▸ **Activity**
Only lines, not pictures: please repeat exactly the lines from the one with "Privacy | Terms (233, 1666)" through the end of the listing.

-----

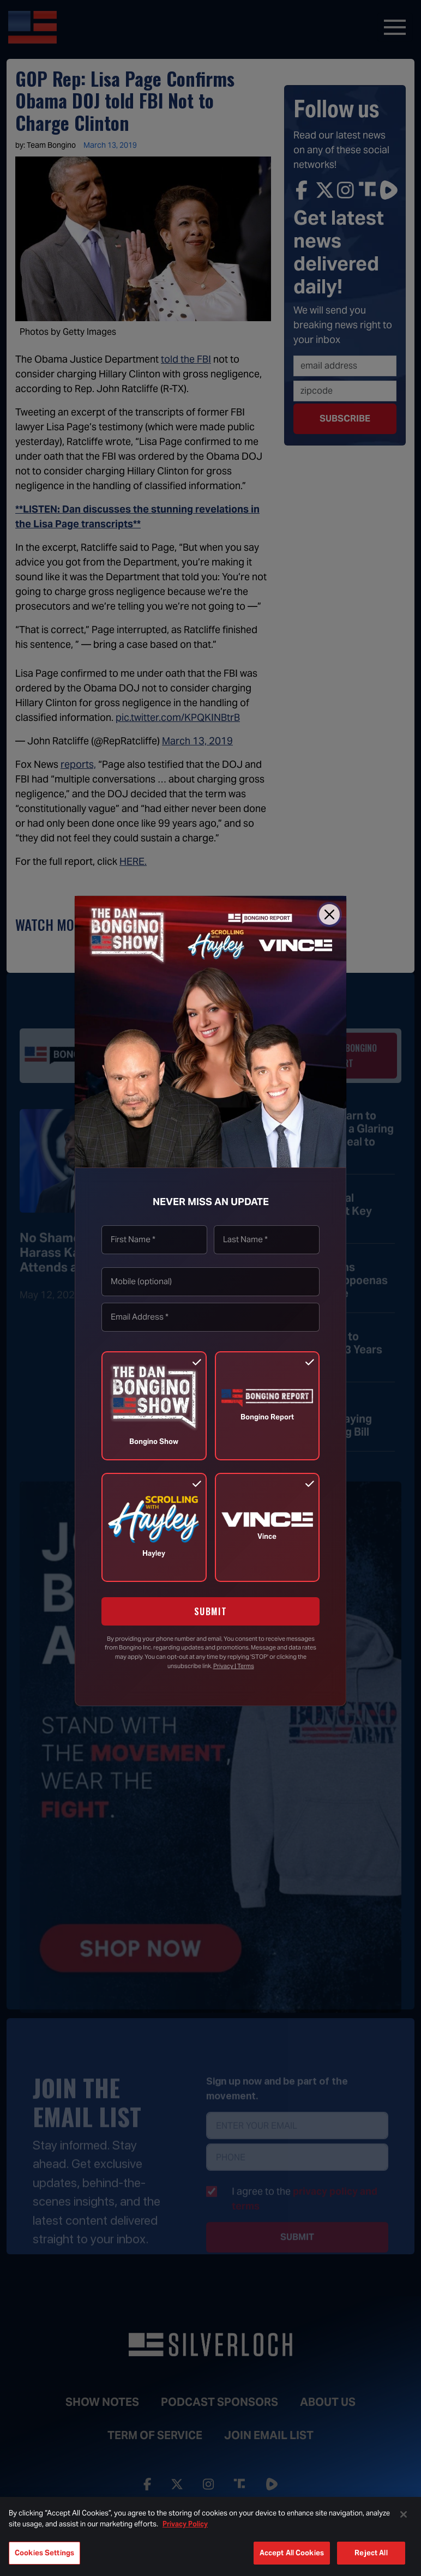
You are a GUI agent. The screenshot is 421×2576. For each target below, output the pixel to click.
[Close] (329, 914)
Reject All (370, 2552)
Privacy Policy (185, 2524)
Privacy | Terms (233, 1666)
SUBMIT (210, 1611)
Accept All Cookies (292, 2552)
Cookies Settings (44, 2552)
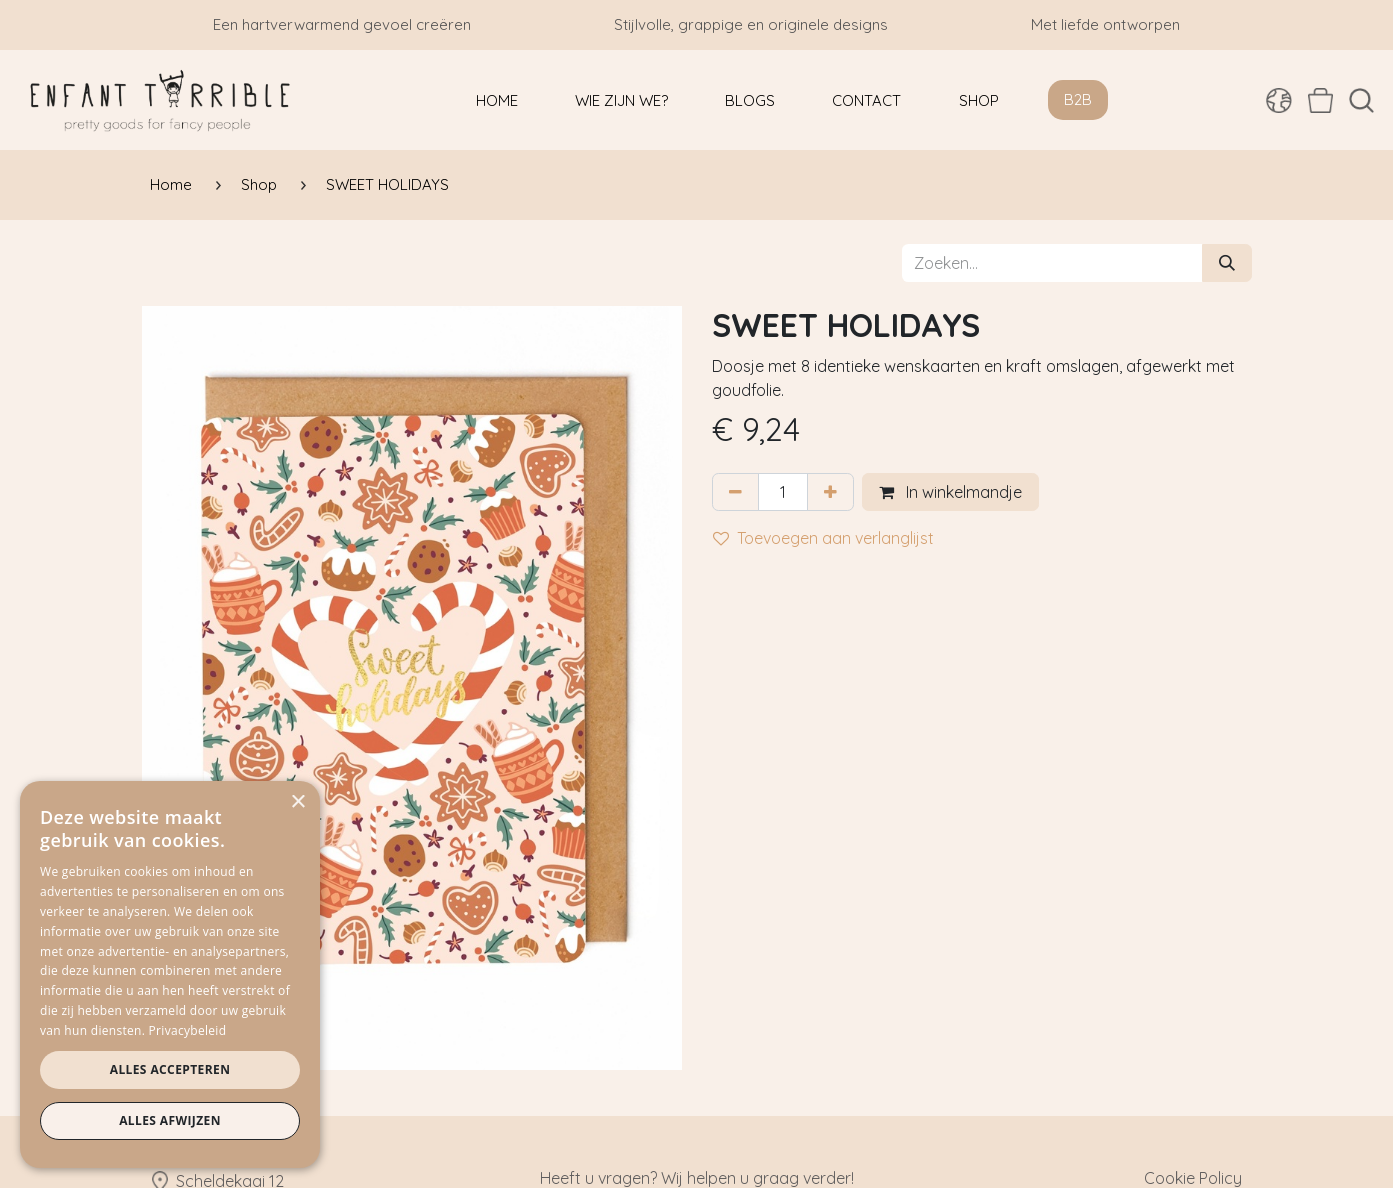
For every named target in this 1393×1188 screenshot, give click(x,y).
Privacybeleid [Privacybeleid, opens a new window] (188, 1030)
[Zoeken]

-----

▸ **Result of this exercise**
Privacy | Terms (233, 1666)
SUBMIT (210, 1611)
Accept All Cookies (292, 2552)
Cookies Settings (44, 2552)
For every named target in this 1393×1188 screenshot, give click(x,y).
Privacybeleid [Privacybeleid, opens a new window] (188, 1030)
[Zoeken]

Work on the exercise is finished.